Allen’s prodigious technique figures prominently throughout the set though it never feels as if she’s merely showing off at the expense of the larger themes imbedded in the work. The congruity between her hands borders on the preternatural as her left-hand figures frequently match those of her right in terms of complexity and speed. The effect is like a thrilling relay race, her scuttling digits tandem trajectories that and leaving trails of resonant notes. Her pedal work is exemplary as well. On the lush reprise of the title piece robust right hand patterns tumble expressively against an undercurrent of swelling left hand fills. This is a gorgeous and emotion-rich record, one that bonds its overarching beauty to rich pianistic history as seen through the prism of Allen’s ever-evolving art.


  1. Thanks for the review.
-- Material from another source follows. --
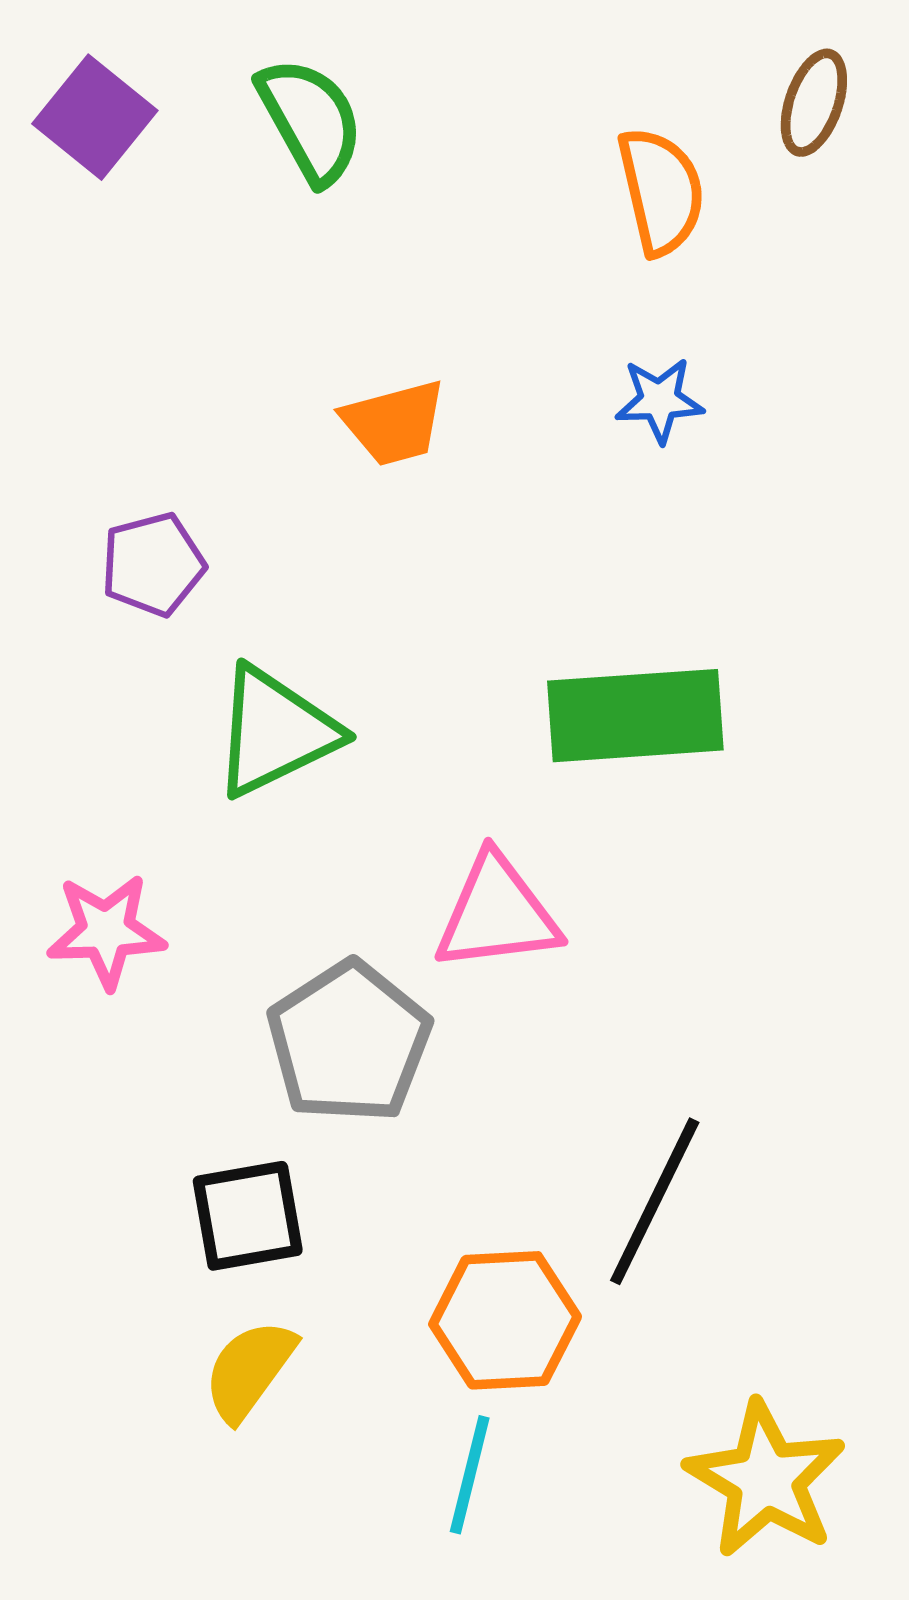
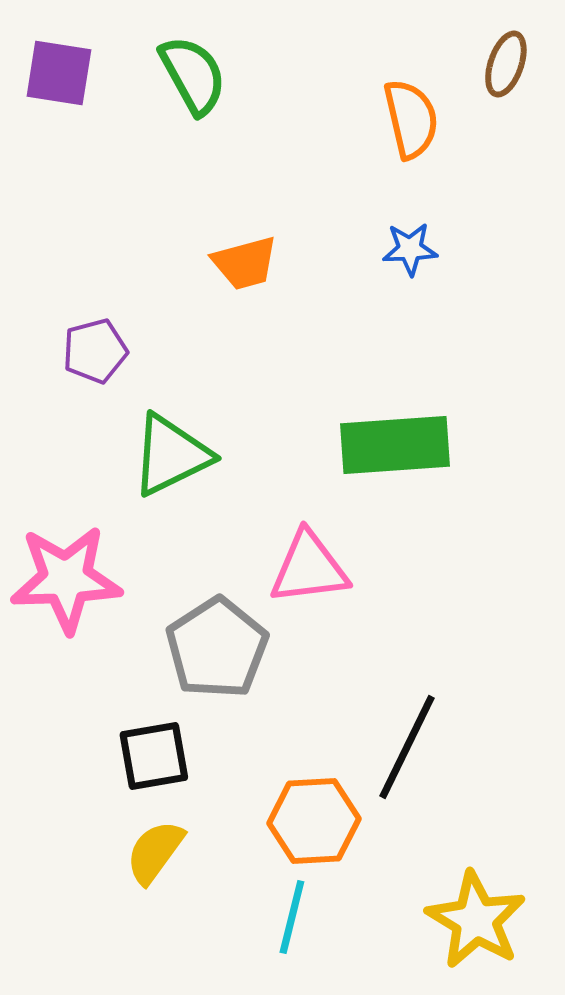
purple square: (95, 117) -> (59, 73), turned -30
pink star: (106, 931) -> (66, 579), size x1.5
I've been listening to this record non stop--it continues to reveal itself in surprising ways. Hard to believe it's been twenty five years since her first solo masterpiece "Homegrown"--a record that is now quite hard to find. I have to respectfully disagree with your assessment of the new records' final song however...I think that its meditative quality is a nice balance to the fireworks which precede it.

  2. Thanks for the comment, durban. I've not heard "Homegrown", but would definitely like to. To clarify, I appreciate the meditative quality of the final piece too, just wish it didn't feel quite so loose-ended.